Why you should do user research

User research should be a priority for any digital or physical interface that users will directly interact with.

  • When doing a product redesign, research helps you gain a baseline for how your users feel about your current product (what works, what doesn't, what's missing).
  • When developing a new product, research allows you to gauge user sentiment about competing products in the marketplace and identify potential differentiators or unmet needs.
  • When optimizing an existing product, research helps you identify enhancements that will help streamline workflows, improve conversions, and/or increase usability.

We hear it so often when talking with clients or prospective clients, "We're not sure our product/service is speaking to our target audience(s)." The simplest and most cost-effective solution to this is to ask them, via a smart mix of qualitative and quantitative user research.
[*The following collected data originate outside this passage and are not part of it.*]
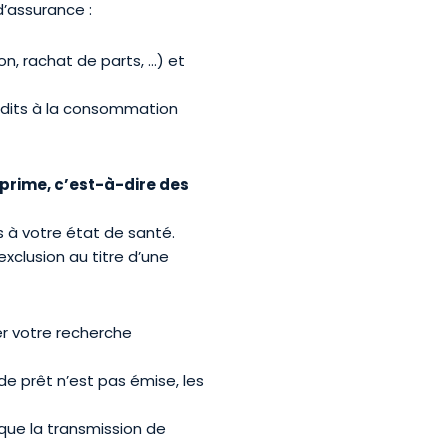
’assurance :
on, rachat de parts, …) et
rédits à la consommation
prime, c
’
est-
à-dire d
es
s à votre état de santé.
xclusion au titre d’une
er votre recherche
 de prêt n’est pas émise, les
que la transmission de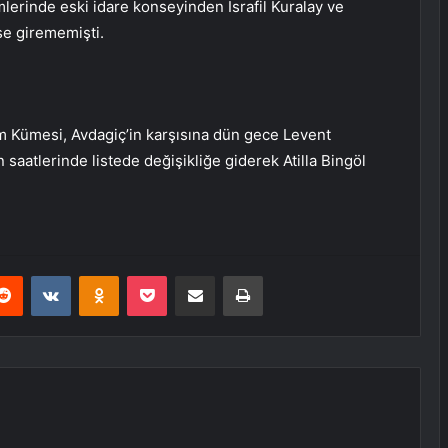
lerinde eski idare konseyinden İsrafil Kuralay ve
se girememişti.
m Kümesi, Avdagiç’in karşısına dün gece Levent
 saatlerinde listede değişikliğe giderek Atilla Bingöl
erest
Reddit
VKontakte
Odnoklassniki
Pocket
E-Posta ile paylaş
Yazdır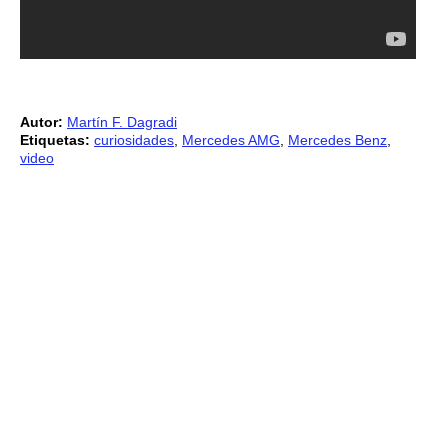
Autor:
Martín F. Dagradi
Etiquetas:
curiosidades
,
Mercedes AMG
,
Mercedes Benz
,
video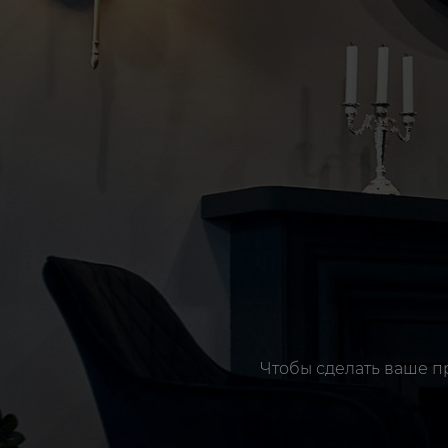
Чтобы сделать ваше п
Conducting user research removes uncertainty, lets you make better decisions, and ultimately saves money.

Say you are planning an overhaul of your site’s main navigation/information architecture and it’s been several years since the site was launched. Your industry has expanded, and you recognize through the data there is a real need to improve organization to best serve your users.

You could rely on competitor sites or pre-existing understanding of your target audiences to get ideas for how to organize information, and this may get you partway there. But how well do you truly know your users? What if competitors have done the same thing and they made incorrect assumptions that you're at risk of repeating? What opportunities are you missing that speaking directly with users would quickly reveal?

A card sorting exercise is one technique we use when designing navigation structures. It allows your users to group and organize the information in a way most meaningful to them, so you can confidently reorganize the content structure of your site in a way users will find easy to use and understand.

User research is a goldmine of insights about target audiences, and those insights directly lead to downstream benefits, including:

  • Building the right thing, the first time
  • Getting to MVP more quickly with a truly useful mix of features and functionality
  • More economical projects, because you’re not wasting money on unnecessary features and functionality or on rewriting things that didn’t appropriately meet user needs
  • Reduced operational costs from customer and sales support having to address unmet user needs
  • Happier, more loyal customers, who will continue to add value and advocate for your brand

There are such a variety of ways to learn from your target audiences, we feel strongly there are no projects that wouldn’t benefit from some level of user research.

A user research success story

One of our clients is in the higher education space. They came to Acumium looking for someone to do user research on several websites with a focus on gaining qualitative insights. Prior research through another company had only provided quantitative data, and while the changes they implemented as a result of this research resulted in more leads, they saw fewer quality leads and a reduction in conversions.

Working with our client’s team, we identified several methods for collecting qualitative insights from representative users about their needs along with what was and was not working on these sites.

Through a combination of usability testing and direct interviews, we were able to confirm areas that worked well for users and pinpoint key opportunities for improvement. With this data, Acumium was able to provide our client with actionable, prioritized insights to streamline their websites for improved usability.